Expo History

The Universal Exposition is unique in several regards. For one, it is non-commercial. Secondly, it is more than just as large-scale exhibition; it is a place for industry, cultural and political players to meet.

The first historical World Expo dates back to 1851 in London:  “the Great Exhibition of the Works of Industry of all Nations” – with its 25 guest countries and a 6 million visitors.

After that of London in fact, during the years lots of Universal Expositions were organized that touched the most famous capitals of the world: Paris, Vienna, Melbourne and Paris again with the extraordinary Expo in 1889 – from May 5th to October 31st 1889 – entitled “Celebration of the Centennial of the French Revolution”, that had the theme of French Revolution’s 100th anniversary as a protagonist and left us the Tour Eiffel, the steel tower 300 mt high, especially built on this occasion.
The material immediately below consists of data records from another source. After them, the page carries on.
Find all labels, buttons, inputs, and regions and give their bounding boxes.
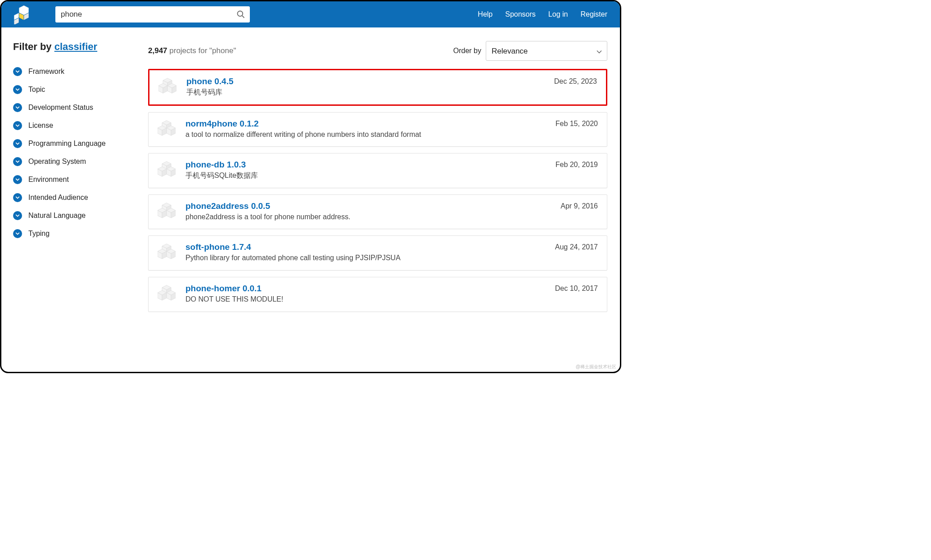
filter-title: Filter by classifier	[13, 41, 148, 53]
filter-label: Operating System	[28, 158, 86, 166]
order-by-select[interactable]: Relevance	[486, 41, 607, 61]
result-description: DO NOT USE THIS MODULE!	[185, 294, 545, 304]
package-icon	[158, 161, 176, 179]
chevron-down-icon	[13, 67, 22, 76]
results-count: 2,947 projects for "phone"	[148, 46, 236, 55]
result-card[interactable]: phone-db 1.0.3 手机号码SQLite数据库 Feb 20, 201…	[148, 153, 607, 188]
result-body: phone 0.4.5 手机号码库	[186, 77, 544, 97]
result-description: phone2address is a tool for phone number…	[185, 212, 551, 222]
result-title[interactable]: phone 0.4.5	[186, 77, 544, 86]
sidebar: Filter by classifier Framework Topic Dev…	[13, 41, 148, 372]
result-card[interactable]: soft-phone 1.7.4 Python library for auto…	[148, 235, 607, 271]
package-icon	[158, 77, 176, 95]
nav-links: Help Sponsors Log in Register	[478, 10, 607, 18]
chevron-down-icon	[13, 229, 22, 238]
filter-label: Typing	[28, 230, 50, 238]
results-header: 2,947 projects for "phone" Order by Rele…	[148, 41, 608, 61]
content: Filter by classifier Framework Topic Dev…	[1, 27, 620, 372]
svg-point-5	[238, 11, 243, 17]
result-body: phone-db 1.0.3 手机号码SQLite数据库	[185, 160, 546, 181]
result-date: Feb 15, 2020	[556, 120, 598, 128]
result-date: Feb 20, 2019	[556, 161, 598, 169]
filter-item-operating-system[interactable]: Operating System	[13, 153, 148, 171]
svg-line-6	[242, 16, 244, 18]
filter-label: Natural Language	[28, 212, 86, 220]
chevron-down-icon	[13, 139, 22, 148]
search-input[interactable]	[55, 6, 250, 23]
chevron-down-icon	[13, 121, 22, 130]
filter-item-intended-audience[interactable]: Intended Audience	[13, 189, 148, 207]
filter-item-typing[interactable]: Typing	[13, 225, 148, 243]
result-description: Python library for automated phone call …	[185, 253, 545, 263]
filter-item-topic[interactable]: Topic	[13, 81, 148, 99]
result-title[interactable]: norm4phone 0.1.2	[185, 119, 546, 129]
result-description: 手机号码SQLite数据库	[185, 171, 546, 181]
result-title[interactable]: phone2address 0.0.5	[185, 201, 551, 211]
search-container	[55, 6, 250, 23]
filter-label: Development Status	[28, 104, 93, 112]
filter-label: Environment	[28, 176, 69, 184]
filter-label: Topic	[28, 86, 45, 94]
package-icon	[158, 285, 176, 303]
result-card[interactable]: phone-homer 0.0.1 DO NOT USE THIS MODULE…	[148, 277, 607, 312]
result-body: phone-homer 0.0.1 DO NOT USE THIS MODULE…	[185, 284, 545, 304]
filter-item-license[interactable]: License	[13, 117, 148, 135]
result-title[interactable]: phone-db 1.0.3	[185, 160, 546, 170]
result-card[interactable]: phone2address 0.0.5 phone2address is a t…	[148, 194, 607, 230]
nav-login[interactable]: Log in	[548, 10, 568, 18]
result-date: Apr 9, 2016	[560, 202, 598, 210]
chevron-down-icon	[13, 211, 22, 220]
result-body: norm4phone 0.1.2 a tool to normalize dif…	[185, 119, 546, 140]
filter-label: License	[28, 122, 53, 130]
package-icon	[158, 202, 176, 220]
result-title[interactable]: soft-phone 1.7.4	[185, 242, 545, 252]
chevron-down-icon	[13, 175, 22, 184]
filter-label: Intended Audience	[28, 194, 88, 202]
nav-help[interactable]: Help	[478, 10, 493, 18]
filter-item-environment[interactable]: Environment	[13, 171, 148, 189]
nav-sponsors[interactable]: Sponsors	[505, 10, 536, 18]
classifier-link[interactable]: classifier	[54, 41, 97, 52]
filter-label: Programming Language	[28, 140, 106, 148]
filter-item-programming-language[interactable]: Programming Language	[13, 135, 148, 153]
order-by-label: Order by	[453, 47, 481, 55]
filter-list: Framework Topic Development Status Licen…	[13, 63, 148, 243]
chevron-down-icon	[13, 193, 22, 202]
filter-title-prefix: Filter by	[13, 41, 54, 52]
result-card[interactable]: norm4phone 0.1.2 a tool to normalize dif…	[148, 112, 607, 147]
filter-item-development-status[interactable]: Development Status	[13, 99, 148, 117]
result-date: Aug 24, 2017	[555, 243, 598, 251]
filter-label: Framework	[28, 68, 64, 76]
result-card[interactable]: phone 0.4.5 手机号码库 Dec 25, 2023	[148, 69, 607, 106]
filter-item-framework[interactable]: Framework	[13, 63, 148, 81]
watermark: @稀土掘金技术社区	[576, 364, 616, 370]
chevron-down-icon	[13, 85, 22, 94]
results-list: phone 0.4.5 手机号码库 Dec 25, 2023 norm4phon…	[148, 69, 608, 316]
chevron-down-icon	[13, 157, 22, 166]
search-icon[interactable]	[236, 10, 245, 19]
package-icon	[158, 243, 176, 261]
result-body: soft-phone 1.7.4 Python library for auto…	[185, 242, 545, 263]
chevron-down-icon	[13, 103, 22, 112]
result-date: Dec 25, 2023	[554, 77, 597, 86]
result-description: 手机号码库	[186, 87, 544, 97]
result-date: Dec 10, 2017	[555, 285, 598, 293]
order-by-wrap: Order by Relevance	[453, 41, 607, 61]
pypi-logo[interactable]	[14, 5, 34, 24]
app-window: Help Sponsors Log in Register Filter by …	[0, 0, 621, 373]
main: 2,947 projects for "phone" Order by Rele…	[148, 41, 608, 372]
filter-item-natural-language[interactable]: Natural Language	[13, 207, 148, 225]
result-description: a tool to normalize different writing of…	[185, 130, 546, 140]
result-title[interactable]: phone-homer 0.0.1	[185, 284, 545, 294]
header: Help Sponsors Log in Register	[1, 1, 620, 27]
nav-register[interactable]: Register	[580, 10, 607, 18]
result-body: phone2address 0.0.5 phone2address is a t…	[185, 201, 551, 222]
package-icon	[158, 120, 176, 138]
The great phenomenon of expositions affected also the city of Milan, that entered the global economic scenery thanks to the Sempione International Exposition in 1906, sawing the extraordinary participation of 25 countries and 10 million visitors from all over the world.

Since 1933, B.I.E. (Bureau International des Expositions ) has officially recognized many universal and specialized Expositions, many of which have left important legacies. With an ever more connected and globalised world, the phenomenon and success of universal exhibitions is growing ever more important.

Ever since the first Expo in 1851, the aim of the event has always been to highlight changes that affect people on a global scale.

Past editions have focused on topics such as transportation, education, war and the arts.